Language Technology at UiT

The Divvun and Giellatekno teams build language technology aimed at minority and indigenous languages

View GiellaLT on GitHub divvungiellatekno/giellalt.uit.no

Meeting setup

Agenda

  1. Opening, agenda review, participants
  2. Reviewing the task list from a week ago
  3. Documentation - divvun.no
  4. Corpus gathering
  5. Corpus infrastructure
  6. Linguistics
  7. Term db
  8. Other issues
    1. Mouse problems
    2. Job positions
    3. Upgrade to 10.4
    4. Physical meeting?
    5. Vacation
  9. Summary, task lists
  10. Closing

Task list since last meeting:

1. Opening, agenda review, participants

Opened at 11.15 (more than 1 hour late due to a miss by Sjur). Agenda accepted as is.

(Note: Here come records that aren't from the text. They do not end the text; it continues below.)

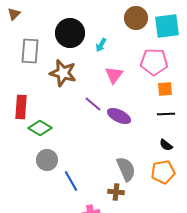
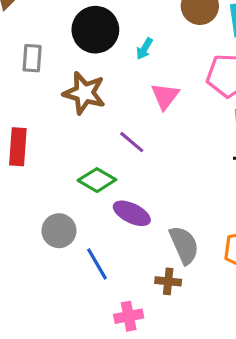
gray rectangle: (30, 51) -> (32, 58), size x0.7
purple ellipse: (119, 116) -> (132, 213), moved
green diamond: (40, 128) -> (97, 180), moved

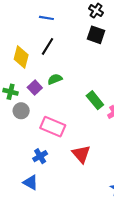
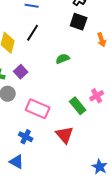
green semicircle: (55, 79) -> (63, 59), moved
green rectangle: (95, 100) -> (78, 106), moved
blue cross: (40, 156) -> (26, 137), turned -32

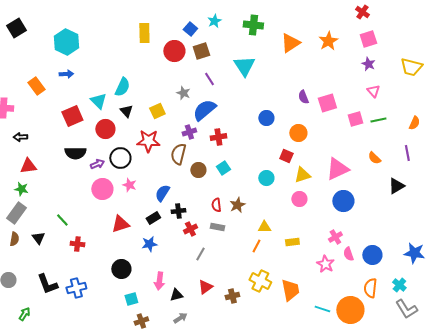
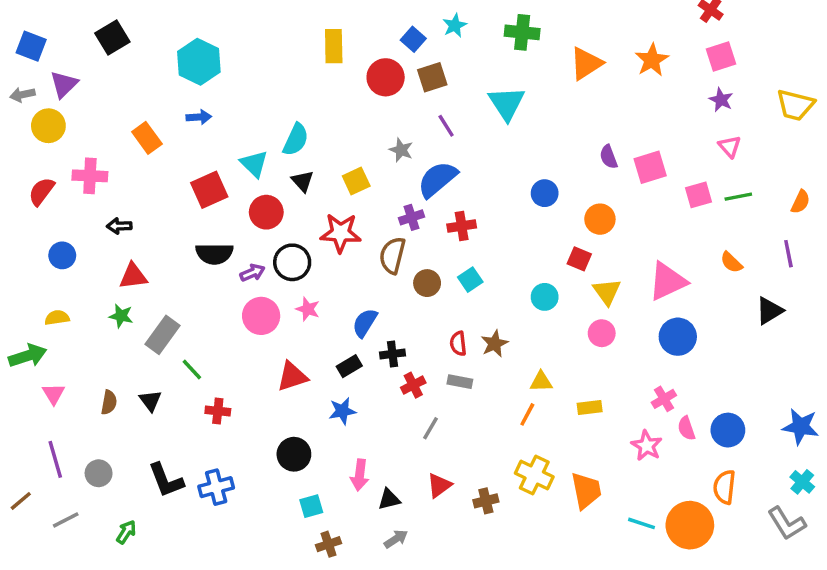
yellow triangle: (302, 175) -> (607, 292), turned -48
gray rectangle: (16, 213) -> (163, 335), moved
cyan cross: (399, 285) -> (802, 482), moved

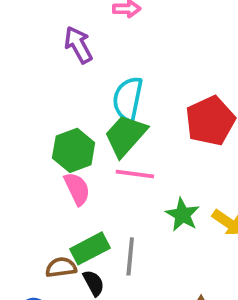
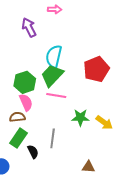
green star: (182, 215) -> (80, 118), turned -30
green rectangle: (90, 248) -> (19, 138), moved, turned -30
brown semicircle: (61, 267) -> (17, 117), moved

Present: Maaren, Sjur, Thomas, Tomi, Trond, Børre

Main secretary: Trond

2. Reviewing the task list from the last meeting

3. Documentation - divvun.no

We discussed to set up forrest as a standalone on the web server, or to make forrest convert the xml. As long as there is not much load on divvun.no, it is perhaps easiest to just put of forrest. Another possibility is to type “forrest war”, which gives .. that can be saved as … If we install a war-file, we can get away with only updating testfiles. If you, on the other hand, install forrest, you must redo the whole installation on the server when you update. Using war is an easier solution, since we can isolate different parts of the whole site. We should run the default Tomcat, and a forrest file manualy. Textual updates should be done automatically, as a cronjob. The issue should be discussed more in detail.

The task is to set up the server and to integrate it with the cvs repository.

Deadline for when we want to have the site up and running is the end of April.

4. Corpus gathering

Contract prototype! We have two models: Textlaboratoriet in Oslo, and the Helsinki model, presented by Kimmo Koskenniemi, and run by CSC in Finland, as a 3-part solution: The author, the licenser (publisher) and the maintainer (in that case: CSC). The Oslo model is simpler in the outset, but perhaps harder to maintain. The Helsinki model is more complicated in the outset, but perhaps(?) easier to maintain, since it is clear in a more principled way. We should have the UIT and Sámediggi lawyers look at this as well.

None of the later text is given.